The samples of medicinal plants, which comprised of selected parts of plants commonly used in phytotherapy included; Alchornia cordifolia leaves locally known as 'ogyama,' Alstonia boonei stem bark locally known as 'onyame dua,' Cassia alata leaves locally known as 'osempe,' Cassia occidentalis seeds locally known as 'mmofra brodie,' Cymbopogon citratus leaves locally known as 'ti-ahaban,' Moringa oleifera leaves, Ocimum gratissimum leaves locally known as 'nunum,' Paullinia pinnata roots locally known as 'toa-ntini,' Rauwolfia vomitoria stem bark locally known as 'kakapenpen,' and Taraxacum officinale leaves.
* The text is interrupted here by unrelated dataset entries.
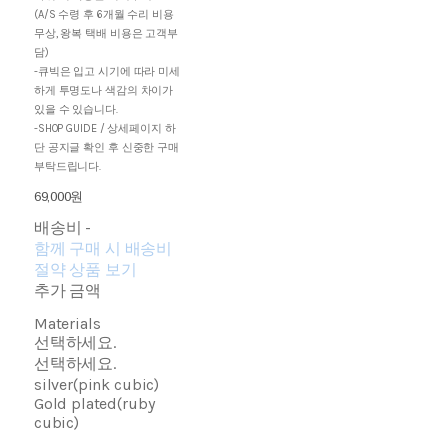
(A/S 수령 후 6개월 수리 비용
무상, 왕복 택배 비용은 고객부
담)
-큐빅은 입고 시기에 따라 미세
하게 투명도나 색감의 차이가
있을 수 있습니다.
-SHOP GUIDE / 상세페이지 하
단 공지글 확인 후 신중한 구매
부탁드립니다.
69,000원
배송비
-
함께 구매 시 배송비
절약 상품 보기
추가 금액
Materials
선택하세요.
선택하세요.
silver(pink cubic)
Gold plated(ruby
cubic)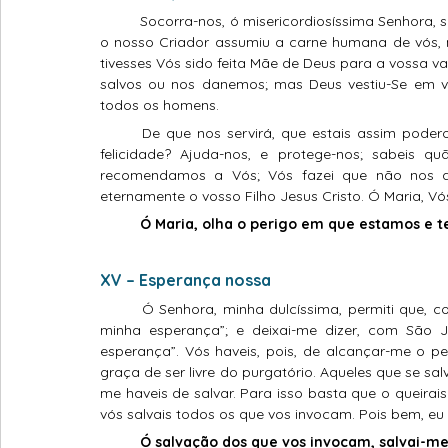
Socorra-nos, ó misericordiosíssima Senhora,
o nosso Criador assumiu a carne humana de vós, 
tivesses Vós sido feita Mãe de Deus para a vossa 
salvos ou nos danemos; mas Deus vestiu-Se em v
todos os homens.
	De que nos servirá, que estais assim poderosa, e assim gloriosa, se não nos faz participar de vossa 
felicidade? Ajuda-nos, e protege-nos; sabeis q
recomendamos a Vós; Vós fazei que não nos 
eternamente o vosso Filho Jesus Cristo. Ó Maria, V
	Ó Maria, olha o perigo em que estamos e 
XV – Esperança nossa
	Ó Senhora, minha dulcíssima, permiti que, com São Bernardo, eu vos chame ainda “o fundamento de 
minha esperança”; e deixai-me dizer, com São 
esperança”. Vós haveis, pois, de alcançar-me o 
graça de ser livre do purgatório. Aqueles que se sal
me haveis de salvar. Para isso basta que o queirais.
vós salvais todos os que vos invocam. Pois bem, eu 
Ó salvação dos que vos invocam, salvai-me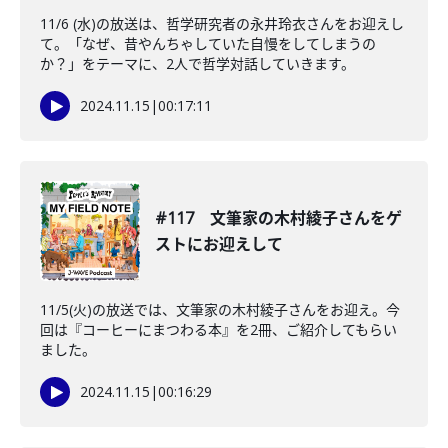
11/6 (水)の放送は、哲学研究者の永井玲衣さんをお迎えし
て。「なぜ、昔やんちゃしていた自慢をしてしまうの
か？」をテーマに、2人で哲学対話していきます。
2024.11.15
|
00:17:11
#117 文筆家の木村綾子さんをゲ
ストにお迎えして
11/5(火)の放送では、文筆家の木村綾子さんをお迎え。今
回は『コーヒーにまつわる本』を2冊、ご紹介してもらい
ました。
2024.11.15
|
00:16:29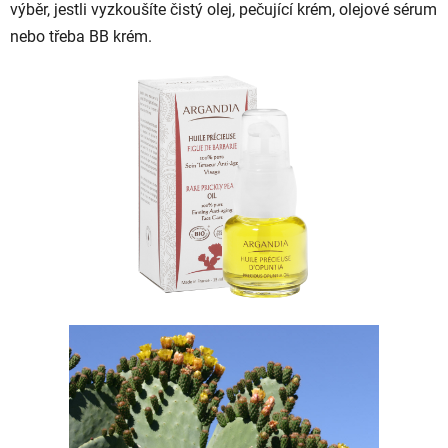
výběr, jestli vyzkoušíte čistý olej, pečující krém, olejové sérum
nebo třeba BB krém.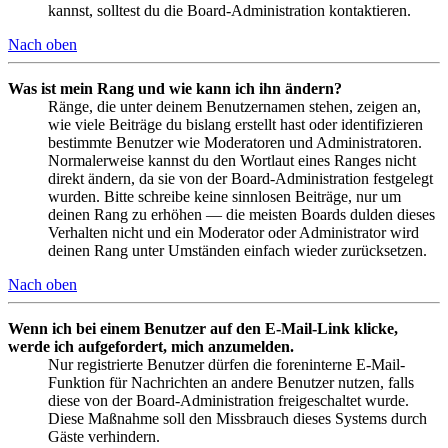
kannst, solltest du die Board-Administration kontaktieren.
Nach oben
Was ist mein Rang und wie kann ich ihn ändern?
Ränge, die unter deinem Benutzernamen stehen, zeigen an,
wie viele Beiträge du bislang erstellt hast oder identifizieren
bestimmte Benutzer wie Moderatoren und Administratoren.
Normalerweise kannst du den Wortlaut eines Ranges nicht
direkt ändern, da sie von der Board-Administration festgelegt
wurden. Bitte schreibe keine sinnlosen Beiträge, nur um
deinen Rang zu erhöhen — die meisten Boards dulden dieses
Verhalten nicht und ein Moderator oder Administrator wird
deinen Rang unter Umständen einfach wieder zurücksetzen.
Nach oben
Wenn ich bei einem Benutzer auf den E-Mail-Link klicke,
werde ich aufgefordert, mich anzumelden.
Nur registrierte Benutzer dürfen die foreninterne E-Mail-
Funktion für Nachrichten an andere Benutzer nutzen, falls
diese von der Board-Administration freigeschaltet wurde.
Diese Maßnahme soll den Missbrauch dieses Systems durch
Gäste verhindern.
The various plant samples were obtained from their specified locations in Kumasi, the Ashanti regional capital in January, 2011 and these were physique garden (PG, faculty of pharmacy and pharmaceutical sciences, Kwame Nkrumah University of Science and Technology (KNUST); located on 6 o 40' 26" N, 1 o 33' 57" W), around KNUST campus (AC; located on 6 o 41' 08" N, 1 o 33' 47" W), by roadside (RS; located on 6 o 40' 11" N, 1 o 34' 22" W), refuse dump (RD; located on 6 o 41' 13" N, 1 o 34' 12" W), and Bobiri forest (FO; located on 6 o 43' 54" N, 1 o 25' 56" W) [Figure 1].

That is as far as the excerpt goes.